*WORK ITEM*: Show all lines from the data that include the word "finns".

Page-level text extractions
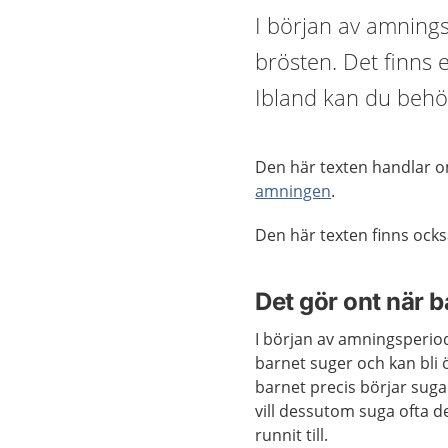
I början av amnings
brösten. Det finns 
Ibland kan du behöv
Den här texten handlar om
amningen
.
Den här texten finns ock
Det gör ont när b
I början av amningsperiod
barnet suger och kan bli
barnet precis börjar suga
vill dessutom suga ofta d
runnit till.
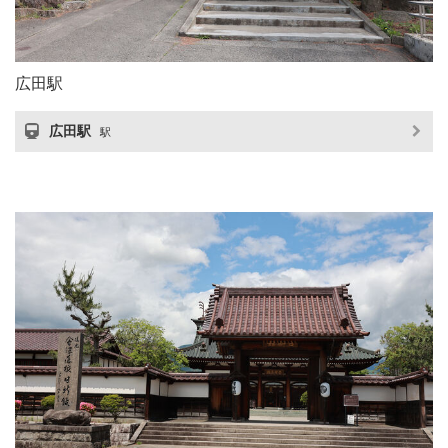
広田駅
広田駅
駅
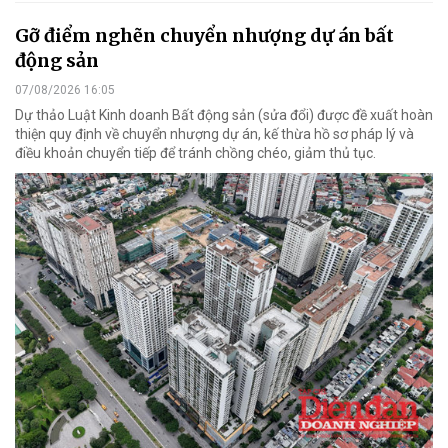
Gỡ điểm nghẽn chuyển nhượng dự án bất
động sản
07/08/2026 16:05
Dự thảo Luật Kinh doanh Bất động sản (sửa đổi) được đề xuất hoàn
thiện quy định về chuyển nhượng dự án, kế thừa hồ sơ pháp lý và
điều khoản chuyển tiếp để tránh chồng chéo, giảm thủ tục.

*ANSWER TO THIS PROBLEM*:
brösten. Det finns 
Den här texten finns ock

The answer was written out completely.